The state will bolster Luxembourg City's CCTV network to increase security and hinder lawbreakers.
The government will increase the CCTV network throughout Luxembourg City, installing new cameras in high profile areas to combat crime, according to a plan to be presented on 31 May.
Notable places that are targeted for boosted CCTV coverage are the rue de Strasbourg, known for its drug activity, as well as areas in Bonnevoie, Hollerich, and Gasperich.
The government expects increased coverage will provide area residents more security and lessen feelings of insecurity. In 2007, Luc Frieden, the CSV minister in charge of security, gave the go ahead to the installation of a CCTV network. These cameras are still working in certain areas of the capital, but will be added to in the near future.
Existing CCTV at the Gare, the Glacis, and route d'Arlon
Current CCTV in operation exists in the areas surrounding Luxembourg's main station, the Glacis car park and the "Kinnekswiss" park as well as the route d'Arlon.
The CCTV cameras, installed in 2011 provide 24/7 recordings, while the government states that CCTV also dissuades potential criminals. "If you know that you are being filmed, then you will be more likely to not commit infractions," the state believes.

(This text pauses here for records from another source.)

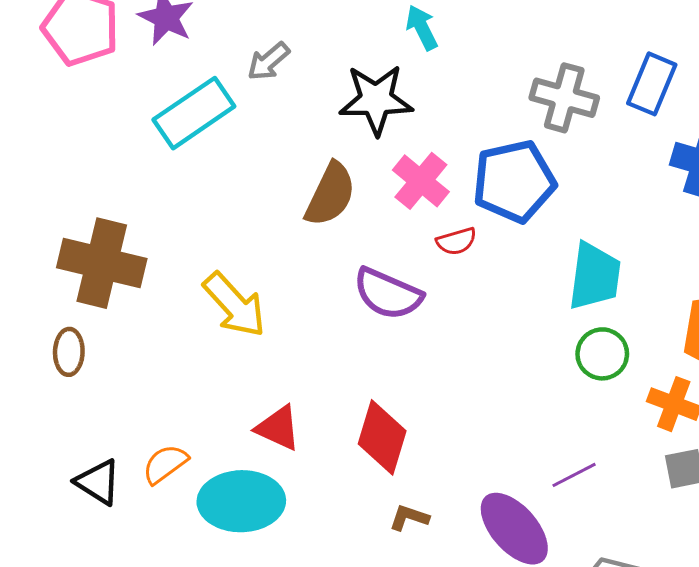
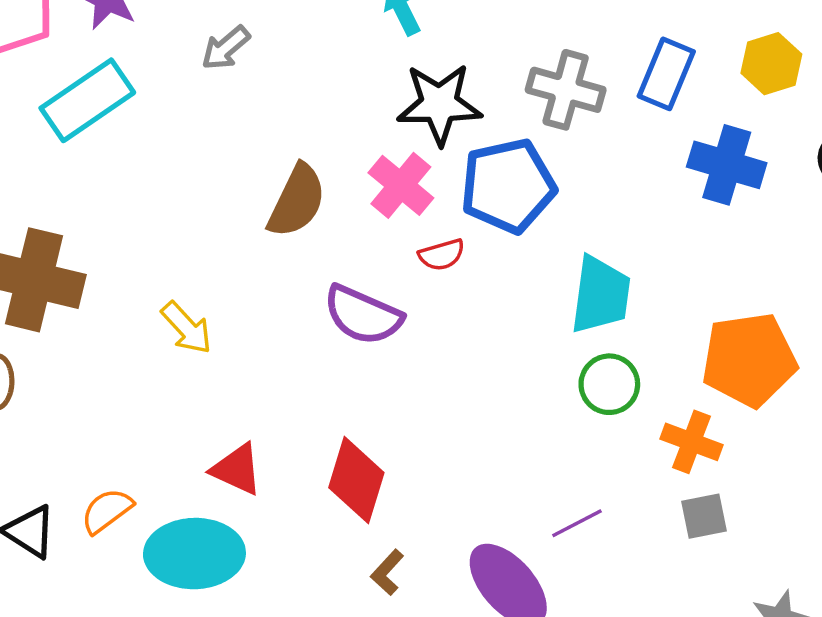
black star: (376, 100) -> (439, 104), moved
cyan rectangle: (194, 113) -> (87, 100), moved
yellow arrow: (234, 305) -> (187, 328), size x0.7
brown L-shape: (409, 518) -> (387, 572), turned -66

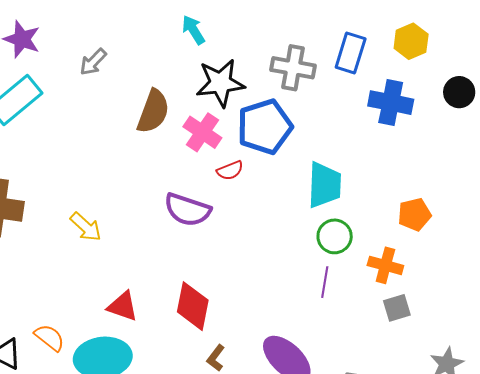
brown semicircle: (297, 201) -> (153, 111), moved
orange pentagon: (749, 360) -> (414, 214), size x0.6
orange semicircle: (107, 511) -> (49, 338), turned 80
purple line: (577, 523) -> (325, 282), moved, turned -48

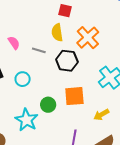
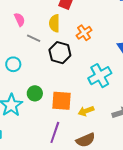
orange cross: (88, 38) -> (84, 33), size x0.7
pink semicircle: (14, 43) -> (20, 20), moved
orange square: (74, 96) -> (61, 101), moved

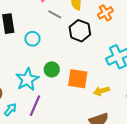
purple line: (55, 132) -> (35, 106), moved

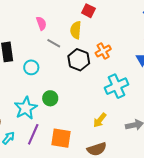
orange cross: (105, 13) -> (103, 51), moved
orange square: (78, 79) -> (61, 138), moved
yellow arrow: (101, 91) -> (100, 120), turned -35

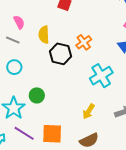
yellow semicircle: (76, 30) -> (44, 35), moved
gray line: (54, 43) -> (13, 40), moved
purple line: (33, 134) -> (24, 133), turned -75

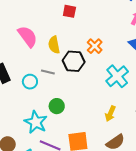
pink semicircle: (19, 22) -> (28, 36), size x1.6
gray line: (13, 40) -> (48, 72), moved

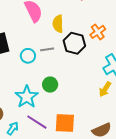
gray line: (48, 72) -> (47, 49), turned -32
yellow arrow: (110, 114) -> (105, 89), moved

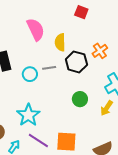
green circle: (50, 85) -> (80, 99), moved

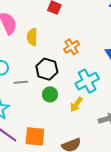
black hexagon: (76, 62) -> (47, 69), moved
gray line: (49, 68) -> (21, 82), moved

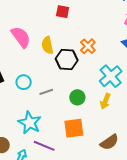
black hexagon: (47, 69) -> (67, 60), moved
orange square: (35, 136) -> (74, 128), moved

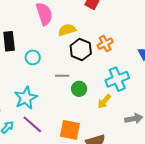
yellow semicircle: (47, 45) -> (67, 30), turned 66
gray line: (46, 92) -> (62, 76), moved
orange square: (74, 128) -> (70, 130), moved

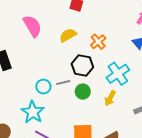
yellow semicircle: (67, 30) -> (68, 35), moved
black hexagon: (81, 50) -> (82, 66), moved
cyan circle: (33, 57) -> (43, 87), moved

Residents do not feel safe in certain areas
The real question around CCTV, however, is whether it actually works.
Does the presence of video surveillance contribute to a fall in criminality or does it instead simply force offenders to move to a different area not under surveillance?
Etienne Schneider, minister of internal security, struggles to answer this question, stating that criminality can't be kept under control as long as demand exists. A view shared by Luxembourg's mayor, Lydie Polfer.

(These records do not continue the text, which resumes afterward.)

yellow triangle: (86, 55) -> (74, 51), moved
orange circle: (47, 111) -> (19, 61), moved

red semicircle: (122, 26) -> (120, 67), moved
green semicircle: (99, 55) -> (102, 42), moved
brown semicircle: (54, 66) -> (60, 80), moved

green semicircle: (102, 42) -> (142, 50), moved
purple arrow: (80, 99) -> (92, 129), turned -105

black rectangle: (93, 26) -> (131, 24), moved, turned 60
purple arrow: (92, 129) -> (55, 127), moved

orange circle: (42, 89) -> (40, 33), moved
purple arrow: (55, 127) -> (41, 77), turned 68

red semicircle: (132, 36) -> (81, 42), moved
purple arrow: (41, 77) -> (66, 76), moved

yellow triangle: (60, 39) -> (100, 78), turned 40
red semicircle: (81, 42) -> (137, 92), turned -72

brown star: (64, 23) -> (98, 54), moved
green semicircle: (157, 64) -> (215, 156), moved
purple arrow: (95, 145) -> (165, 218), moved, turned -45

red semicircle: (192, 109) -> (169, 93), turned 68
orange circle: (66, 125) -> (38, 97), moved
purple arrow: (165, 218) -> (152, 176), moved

A key example is drugs. If there is a demand for drugs, there will always be dealers and buyers somewhere, with Schneider conceding that certain areas, like the Gare area, are saturated with malefaction compared to others.

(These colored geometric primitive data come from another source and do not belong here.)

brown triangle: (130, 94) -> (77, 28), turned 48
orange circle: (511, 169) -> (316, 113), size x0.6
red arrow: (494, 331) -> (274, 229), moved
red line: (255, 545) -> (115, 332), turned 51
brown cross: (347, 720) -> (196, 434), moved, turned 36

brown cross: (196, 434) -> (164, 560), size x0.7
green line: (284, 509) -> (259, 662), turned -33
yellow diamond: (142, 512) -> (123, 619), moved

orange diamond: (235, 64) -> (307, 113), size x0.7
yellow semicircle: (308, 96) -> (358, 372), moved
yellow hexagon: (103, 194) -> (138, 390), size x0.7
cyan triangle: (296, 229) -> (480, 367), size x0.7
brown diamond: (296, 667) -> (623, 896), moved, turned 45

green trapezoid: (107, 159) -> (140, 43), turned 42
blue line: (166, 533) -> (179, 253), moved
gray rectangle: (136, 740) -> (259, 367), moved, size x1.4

But will residents accept being filmed?
The Ministry of Internal Security, alongside municipal authorities, will reveal the plan on 31 May. One important dimension is to test how much residents will accept, as they will also be the subjects of video surveillance for two months. According to the police's spokesperson Frank Stoltz, footage is used every day to follow an inquiry. Stoltz explained that all the footage from all 50 cameras is inspected by a team of six people at Luxembourg's intervention centre. When necessary, the team is reinforced, for instance in the case of a large operation. Footage is also used if there has been an incident or a complaint.